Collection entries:
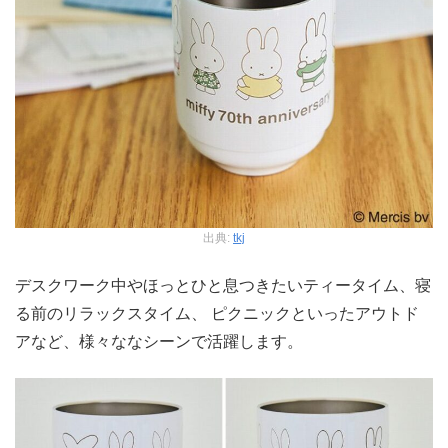
出典:
tkj
デスクワーク中やほっとひと息つきたいティータイム、寝
る前のリラックスタイム、 ピクニックといったアウトド
アなど、様々ななシーンで活躍します。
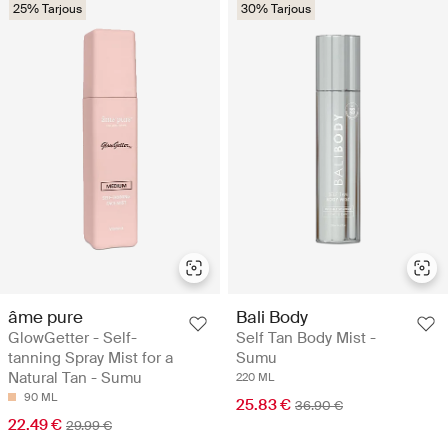
25% Tarjous
30% Tarjous
âme pure
Bali Body
GlowGetter - Self-
Self Tan Body Mist -
tanning Spray Mist for a
Sumu
Natural Tan - Sumu
220 ML
90 ML
25.83 €
36.90 €
22.49 €
29.99 €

Task directions: Each entry above is to be given again exactly, and any image in it is to be dropped.

Solution below:
出典:
tkj
デスクワーク中やほっとひと息つきたいティータイム、寝
る前のリラックスタイム、 ピクニックといったアウトド
アなど、様々ななシーンで活躍します。
25% Tarjous
30% Tarjous
âme pure
Bali Body
GlowGetter - Self-
Self Tan Body Mist -
tanning Spray Mist for a
Sumu
Natural Tan - Sumu
220 ML
90 ML
25.83 €
36.90 €
22.49 €
29.99 €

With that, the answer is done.